**WHAT THE EXERCISE ASKS:**
Compute how many lines in the records below contain the string "ligger" and give that number without other output.

**Records excerpted from a collection:**
+-------+

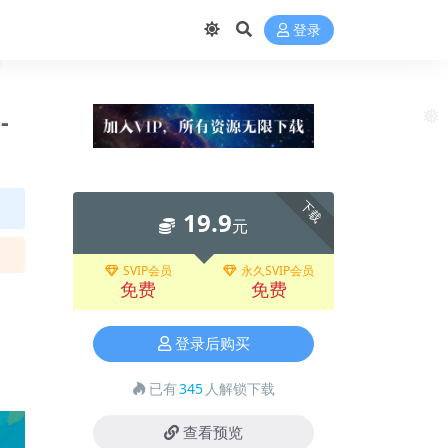
登录
❅
-
❅
下载
19.9
元
SVIP会员
永久SVIP会员
免费
免费
登录后购买
已有
345
人解锁下载
查看预览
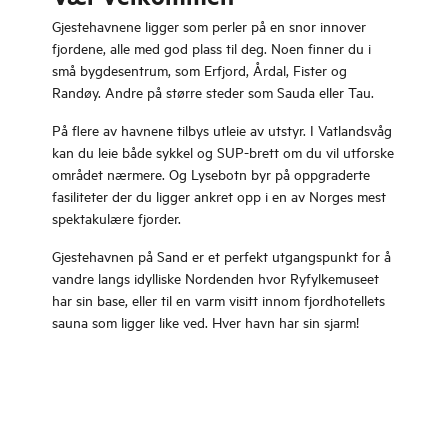
Gjestehavnene ligger som perler på en snor innover
fjordene, alle med god plass til deg. Noen finner du i
små bygdesentrum, som Erfjord, Årdal, Fister og
Randøy. Andre på større steder som Sauda eller Tau.
På flere av havnene tilbys utleie av utstyr. I Vatlandsvåg
kan du leie både sykkel og SUP-brett om du vil utforske
området nærmere. Og Lysebotn byr på oppgraderte
fasiliteter der du ligger ankret opp i en av Norges mest
spektakulære fjorder.
Gjestehavnen på Sand er et perfekt utgangspunkt for å
vandre langs idylliske Nordenden hvor Ryfylkemuseet
har sin base, eller til en varm visitt innom fjordhotellets
sauna som ligger like ved. Hver havn har sin sjarm!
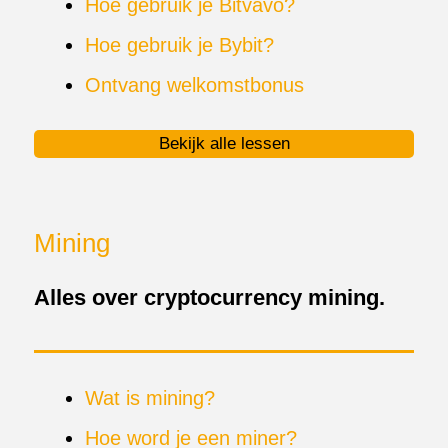
Hoe gebruik je Bitvavo?
Hoe gebruik je Bybit?
Ontvang welkomstbonus
Bekijk alle lessen
Mining
Alles over cryptocurrency mining.
Wat is mining?
Hoe word je een miner?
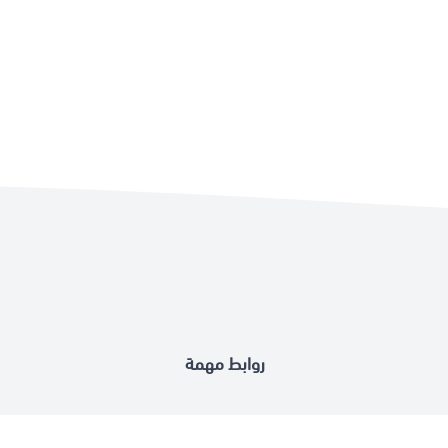
روابط مهمة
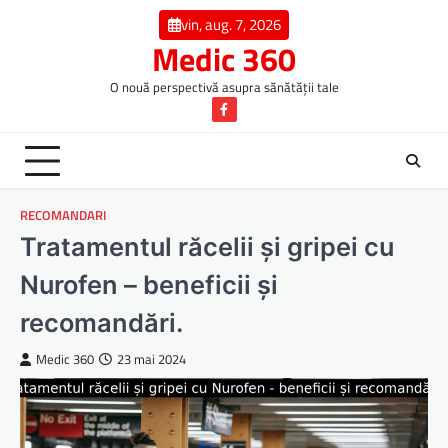
Skip
vin, aug. 7, 2026
to
Medic 360
content
O nouă perspectivă asupra sănătății tale
Facebook
RECOMANDARI
Tratamentul răcelii și gripei cu
Nurofen – beneficii și
recomandări.
Medic 360
23 mai 2024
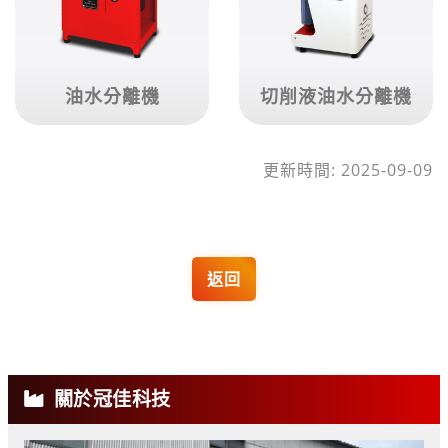
油水分離機
切削液油水分離機
更新時間: 2025-09-09
返回
關於冠佳科技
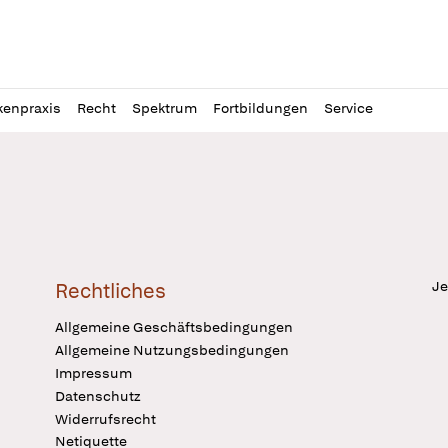
l
itung
kenpraxis
Recht
Spektrum
Fortbildungen
Service
Je
Rechtliches
Allgemeine Geschäftsbedingungen
Allgemeine Nutzungsbedingungen
Impressum
Datenschutz
Widerrufsrecht
Netiquette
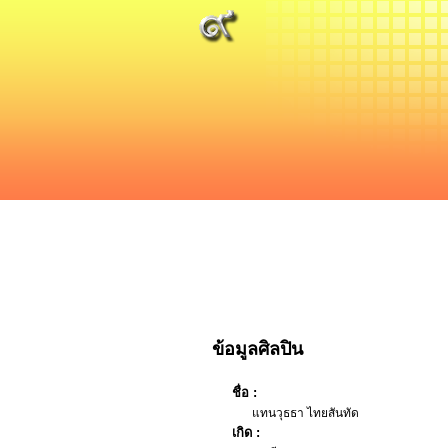
ข้อมูลศิลปิน
ชื่อ :
แทนวุธธา ไทยสันทัด
เกิด :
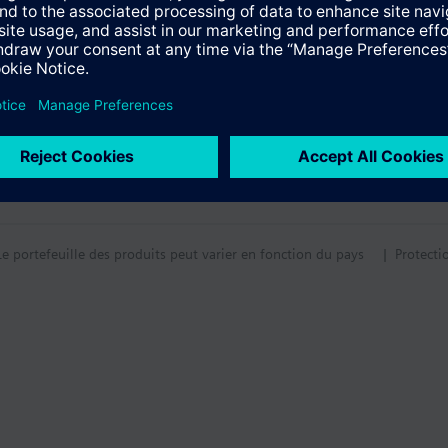
tif technique
Le portefeuille des produits peut varier en fonction du pays
| Protecti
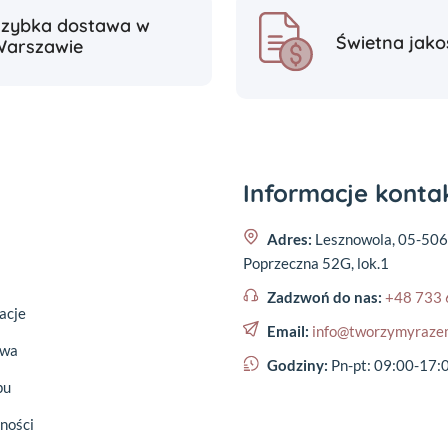
Szybka dostawa w
Świetna jako
Warszawie
Informacje kont
Adres:
Lesznowola, 05-506
Poprzeczna 52G, lok.1
Zadzwoń do nas:
+48 733 
acje
Email:
info@tworzymyraze
awa
Godziny:
Pn-pt: 09:00-17:
pu
ności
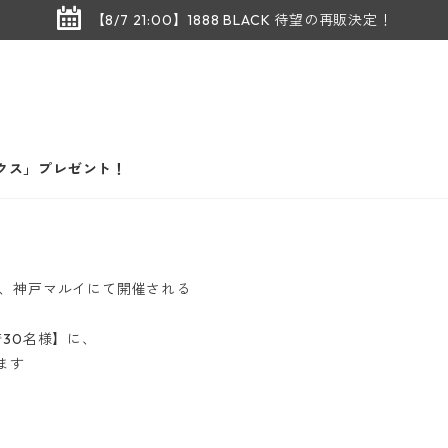
【8/7 21:00】1888 BLACK 待望の再販決定！
ックス」プレゼント！
日間、神戸マルイにて開催される
30名様】に、
ます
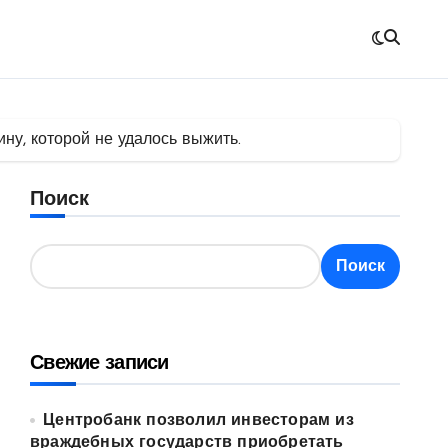
ну, которой не удалось выжить.
Поиск
Поиск
Свежие записи
Центробанк позволил инвесторам из
враждебных государств приобретать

+-------+

**REPLY TO THE TASK:**
3